Qualcuno stenta a valutare nello stesso modo la materia dell'UOMO.

Qualcuno stenta a riconoscere in ciò la mano divina.

Da quando l'Uomo pose il piede sul suolo con la posizione eretta, in equilibrio tra gravità e levità, si distinse dagli altri animali e si impegnò in una nuova integrazione della vita.

L'uomo è chiamato a cambiare se stesso!! Il percorso evolutivo è quello della presa di coscienza, della CONSAPEVOLEZZA nella COERENZA.

La CONSAPEVOLEZZA arricchisce lo spirito, colora l'animo, rincuora e rinforza il corpo così che si è in grado di evitare o comunque di superare le tragedie più immani della vita. E finché le sue azioni sono coerenti, ovvero equiparate tra sapere ed agire tra scienza e coscienza, l' Uomo sarà "innocente" agli occhi del divino come lo è un bimbo agli occhi della madre. Iddio richiede da ognuno tanta responsabilità quanta è la sua consapevolezza. Ma siccome l'Uomo si fregia di sapienza e agisce da distruttore senziente, dovrà fare i conti perlomeno con la propria coscienza ed affrontare il limite così autocostruito della malattia e del dolore.

Siamo costruttori del nostro presente e del nostro futuro.

L'evoluzione dell'Uomo e del suo vivere sociale, nonché la consapevolezza che va maturando l'"Homo Sapiens" in un "Homo Spiritualis" passando da una sorta di uomo "tecnologico" e uomo "informatico", intravedendo altresì durante tale percorso i rischi di implosione dell'ecosistema globale, nonché il pericolo di affidare a pochi un enorme potere, richiede pressantemente una sempre più stretta relazione, se non comunione, dell'aspetto morale-etico e dell'aspetto scientifico-tecnologico; sia in campo sanitario e salutistico che in qualsiasi altro settore.

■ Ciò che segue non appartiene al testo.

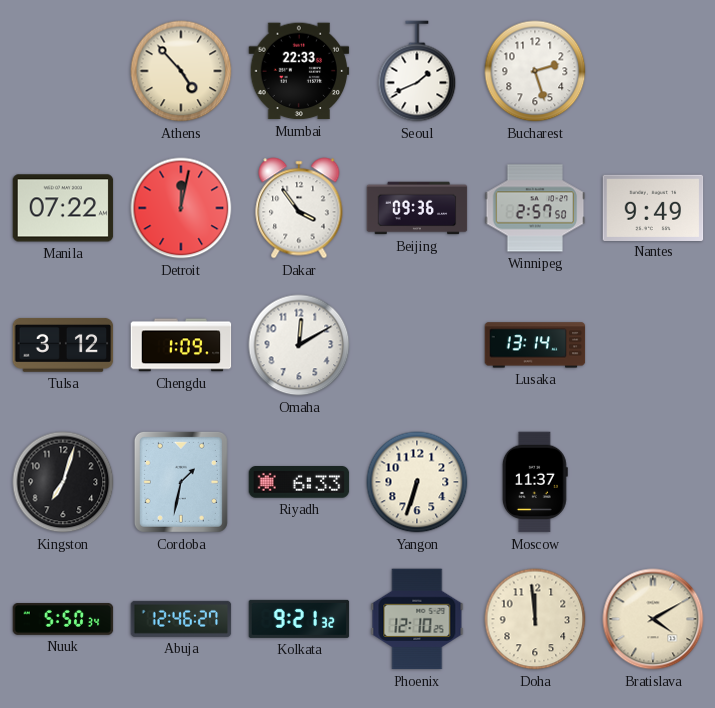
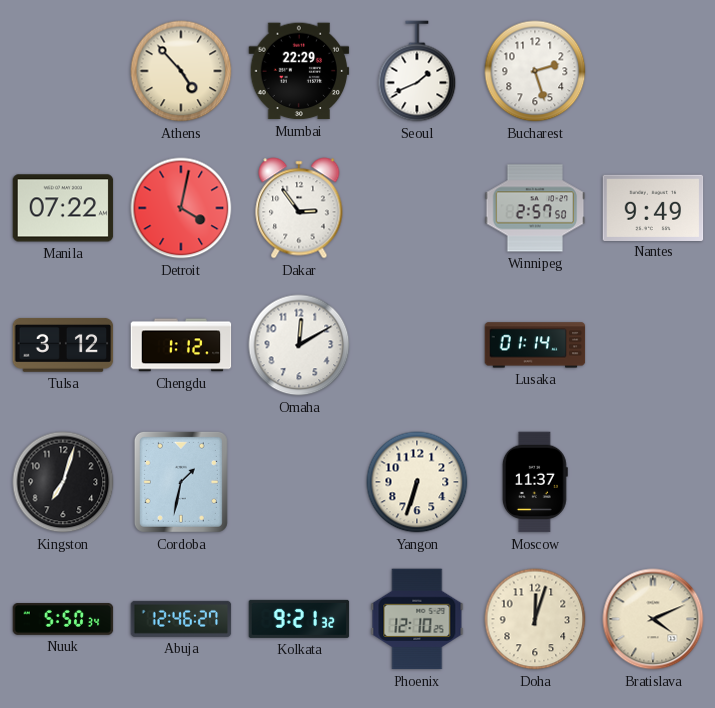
Mumbai: 22:33 -> 22:29
Detroit: 12:02 -> 4:02
Dakar: 3:54 -> 2:54
Beijing: 09:36 -> none
Chengdu: 1:09 -> 1:12
Lusaka: 13:14 -> 01:14
Riyadh: 6:33 -> none
Doha: 11:59 -> 12:03
Bratislava: 4:10 -> 4:11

La totalità della vita sociale e personale deve avvicinarsi e poi fondersi ad un senso etico, all'insegna del rispetto di se stessi, del rispetto degli altri e della vita in tutte le sue manifestazioni.

La NATUROPATIA rientra prepotentemente in tali considerazioni.

Non solo per quanto concerne la formazione e l'atteggiamento professionale del NATUROPATA, ma altresì per l'accettazione del proprio stato e la partecipazione consapevole nel processo di recupero.

Supera al meglio il disturbo o la malattia, la persona che riesce ad intravedere nella sua condizione non una punizione o una discriminazione, bensì la necessità di doversi esprimere in ciò che lo squilibrio congenito o acquisito richiede. O meglio ancora, intravedere una sorta di opportunità per rapportarsi con se stessi e con gli elementi psicologici che, confrontandosi con il corporeo, devono rafforzare il proprio essere profondo.

Seppur apparentemente semplicistico, specie se sostenuto da parte di chi sta più o meno bene, dal punto di vista fisiognomico e psicofisiognomico, antroposofico e spirituale, nel soma si trova l'impronta di ciò che è dentro, oppure di ciò che da dentro vuole, ma non riesce a manifestarsi.

Così che noi tutti, chiamati ad una sorta di incarico di vita, dobbiamo al meglio esprimere quanto, e non più, è nelle nostre possibilità.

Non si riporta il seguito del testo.